La fronde contre le Partenariat transatlantique de commerce et d’investissement, ce traité discuté dans la plus grande opacité par Bruxelles et Washington a rassemblé environ 200 000 personnes à Berlin (150 000 selon la police, 250 000 selon les organisateurs. C’est la plus grande manifestation qu’a connue le pays depuis de nombreuses années.
L’ampleur de la contestation allemande se mesure également sur Internet : la pétition en ligne « Stop TTIP and CETA », remise mardi à Bruxelles, a rassemblé plus d’un million et demi de signatures outre-Rhin. C’est presque la moitié du total recueilli (3,2 millions de signatures), trois fois plus qu’au Royaume-Uni, cinq fois plus qu’en France, vingt-deux fois plus qu’en Italie.

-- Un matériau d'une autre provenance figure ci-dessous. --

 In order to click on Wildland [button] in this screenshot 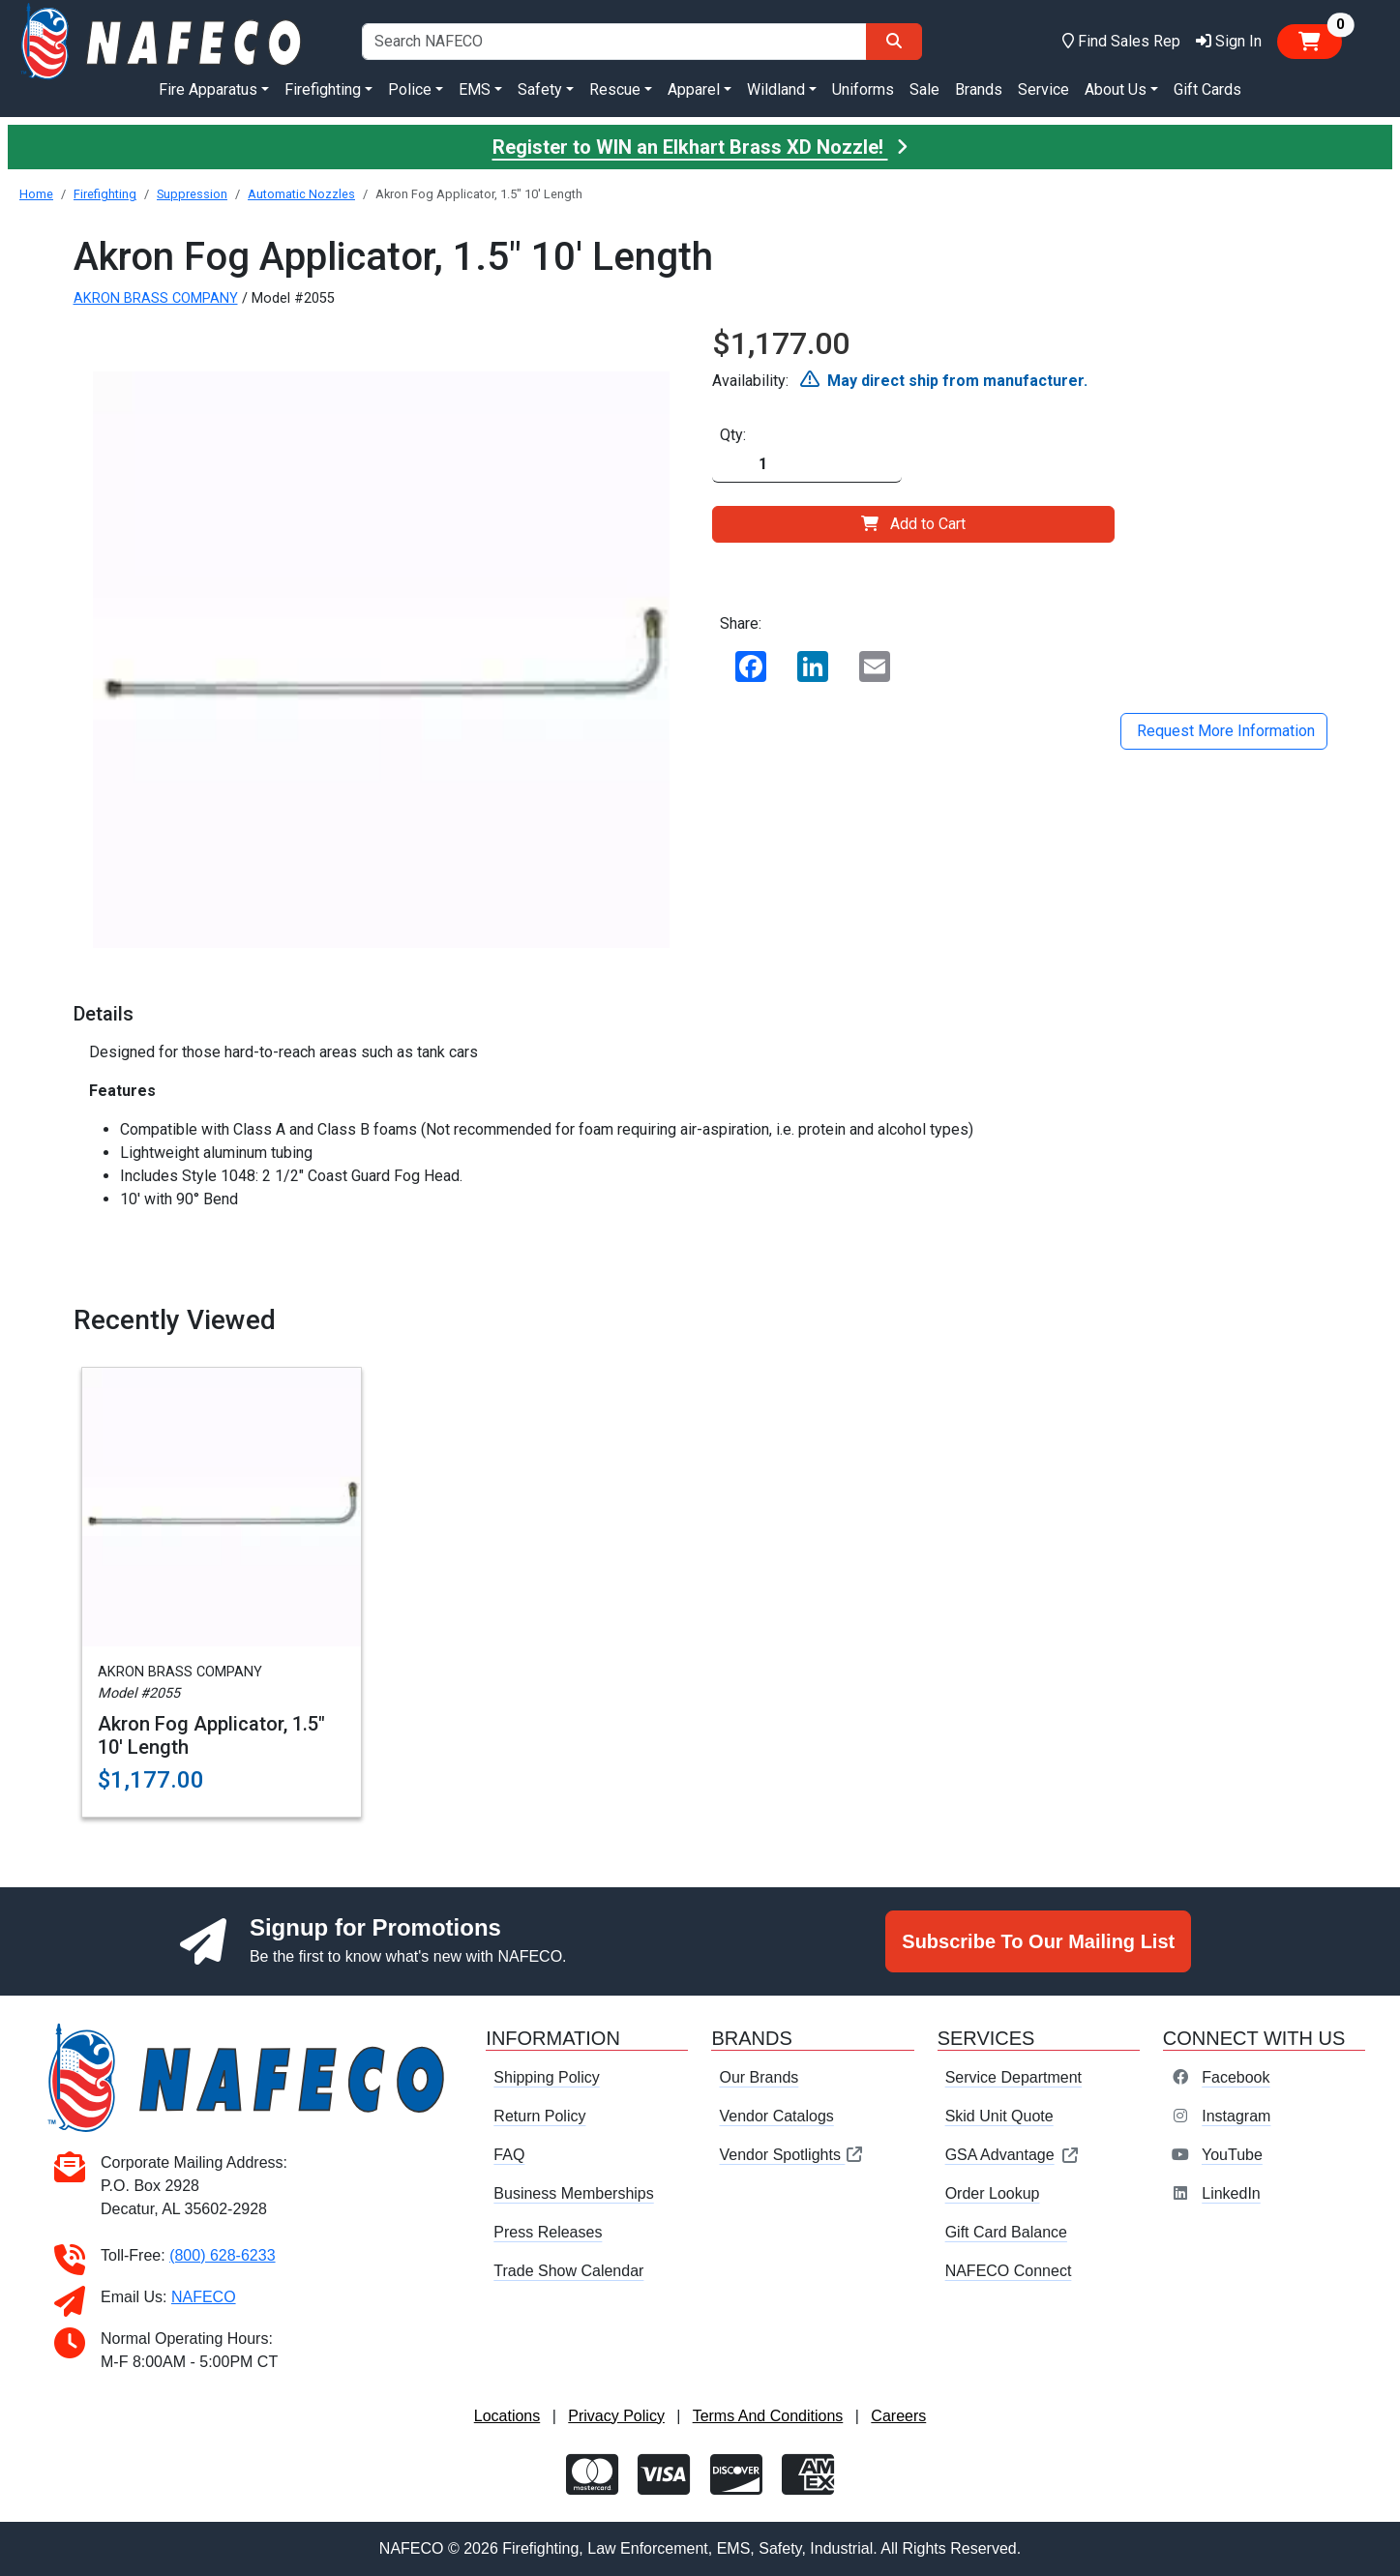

Les révélations d’Edward Snowden sur la surveillance états-unienne de l’État et des citoyens allemands a été un déclencheur fort pour les Allemands, mais c’est sans doute l’affaire Vattenfall qui a été pour eux le plus grand révélateur : ce groupe énergétique suédois traîne en effet l’État allemand en justice pour sa décision d’arrêt du nucléaire devant une juridiction arbitrale basée à Washington. Vattenfall réclame 4,7 milliards d’euros de dommages et intérêts à l’État allemand devant l’un de ces fameux tribunaux privés qui permettent aux entreprises de contester les décisions des États, et que le TAFTA entend généraliser.